START INFORMATION GIVEN
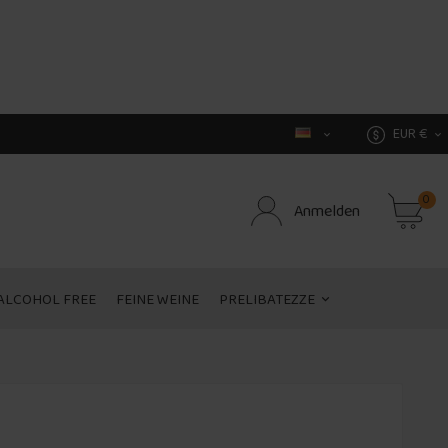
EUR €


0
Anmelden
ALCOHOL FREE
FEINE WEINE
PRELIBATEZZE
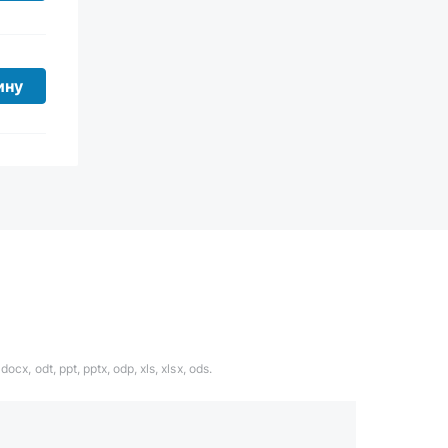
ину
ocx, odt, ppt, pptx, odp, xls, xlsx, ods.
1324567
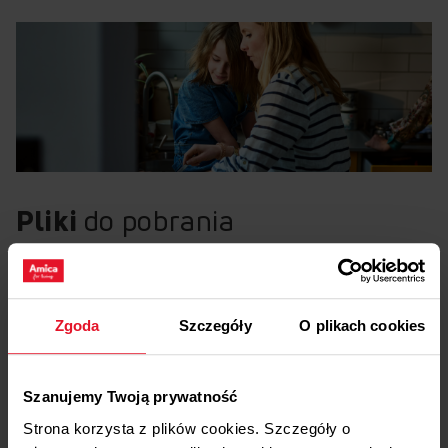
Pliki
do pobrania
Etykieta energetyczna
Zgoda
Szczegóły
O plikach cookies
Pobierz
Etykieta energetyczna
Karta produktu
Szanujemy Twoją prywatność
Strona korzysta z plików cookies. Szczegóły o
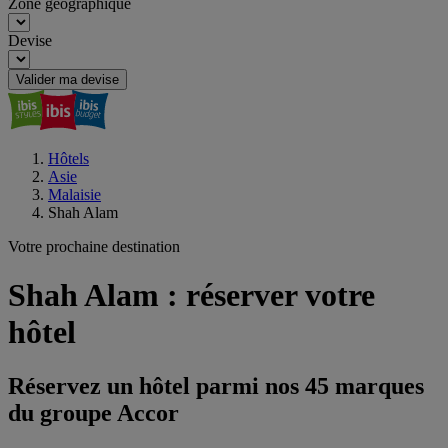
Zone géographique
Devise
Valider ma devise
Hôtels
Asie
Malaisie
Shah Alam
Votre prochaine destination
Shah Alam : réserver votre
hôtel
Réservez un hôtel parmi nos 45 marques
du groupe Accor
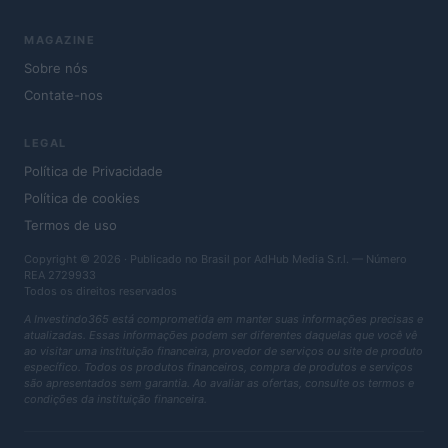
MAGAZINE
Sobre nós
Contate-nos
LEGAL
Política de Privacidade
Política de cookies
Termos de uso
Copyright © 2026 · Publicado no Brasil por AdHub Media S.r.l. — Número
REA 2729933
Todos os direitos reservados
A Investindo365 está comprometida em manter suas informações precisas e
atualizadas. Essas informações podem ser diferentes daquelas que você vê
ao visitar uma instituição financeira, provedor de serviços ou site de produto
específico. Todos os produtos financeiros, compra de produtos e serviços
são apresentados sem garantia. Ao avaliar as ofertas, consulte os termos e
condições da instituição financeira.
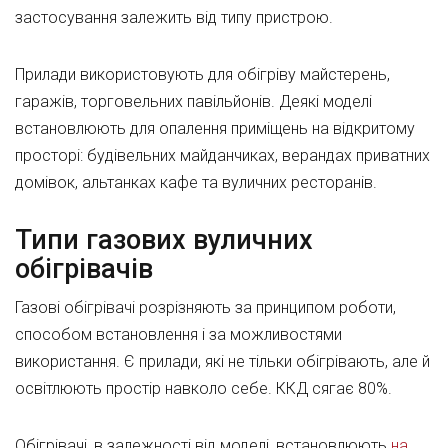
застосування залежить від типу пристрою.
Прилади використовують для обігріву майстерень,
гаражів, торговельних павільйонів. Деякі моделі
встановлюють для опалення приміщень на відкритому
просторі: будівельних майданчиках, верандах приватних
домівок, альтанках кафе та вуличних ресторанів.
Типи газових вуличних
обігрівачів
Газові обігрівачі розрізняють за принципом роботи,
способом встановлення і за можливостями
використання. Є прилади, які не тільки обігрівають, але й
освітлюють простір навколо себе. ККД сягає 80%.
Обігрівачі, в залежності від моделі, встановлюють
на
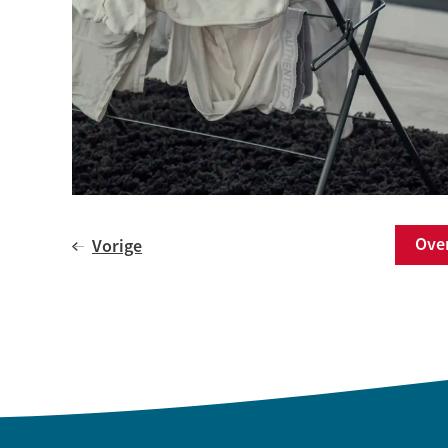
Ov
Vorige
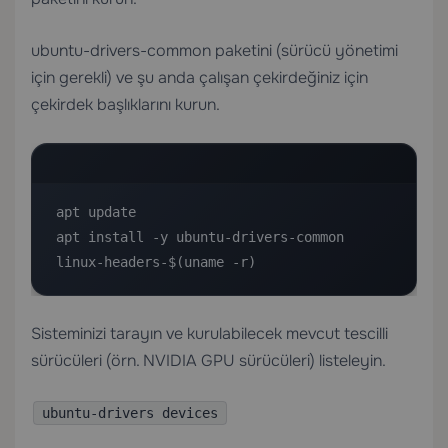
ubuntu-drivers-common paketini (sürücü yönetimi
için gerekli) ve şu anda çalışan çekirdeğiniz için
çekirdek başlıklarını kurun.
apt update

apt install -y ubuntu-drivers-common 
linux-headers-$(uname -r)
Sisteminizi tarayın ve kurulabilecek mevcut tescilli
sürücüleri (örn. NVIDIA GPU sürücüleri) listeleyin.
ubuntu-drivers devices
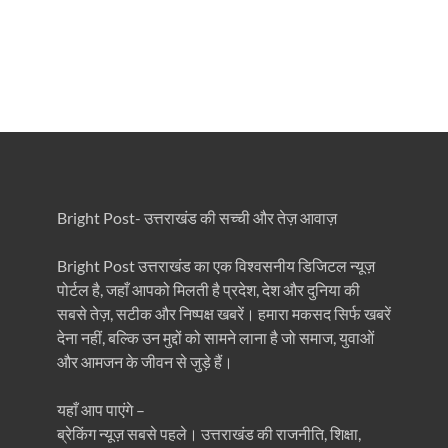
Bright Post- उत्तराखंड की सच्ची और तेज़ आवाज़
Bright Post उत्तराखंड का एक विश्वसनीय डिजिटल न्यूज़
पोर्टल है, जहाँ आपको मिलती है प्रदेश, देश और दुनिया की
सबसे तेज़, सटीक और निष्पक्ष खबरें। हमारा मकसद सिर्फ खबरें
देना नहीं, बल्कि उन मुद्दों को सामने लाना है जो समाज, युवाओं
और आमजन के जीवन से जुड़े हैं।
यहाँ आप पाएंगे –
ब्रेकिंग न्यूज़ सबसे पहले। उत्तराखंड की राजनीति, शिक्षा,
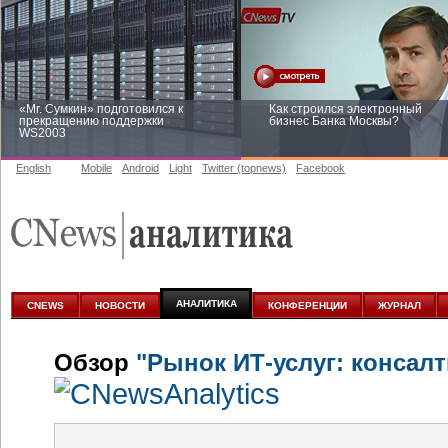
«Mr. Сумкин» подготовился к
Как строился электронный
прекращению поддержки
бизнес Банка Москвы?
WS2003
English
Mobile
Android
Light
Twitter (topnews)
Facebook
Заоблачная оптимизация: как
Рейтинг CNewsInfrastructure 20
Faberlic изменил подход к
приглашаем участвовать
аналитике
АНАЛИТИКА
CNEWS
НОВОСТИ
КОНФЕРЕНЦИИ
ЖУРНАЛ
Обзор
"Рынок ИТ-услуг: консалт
END INFORMATION GIVEN
» **EXERCISE BRIEF**: In the records above, find each line that mentions the word "моделі", and copy it.

» **RESULT**:
гаражів, торговельних павільйонів. Деякі моделі
Обігрівачі, в залежності від моделі, встановлюють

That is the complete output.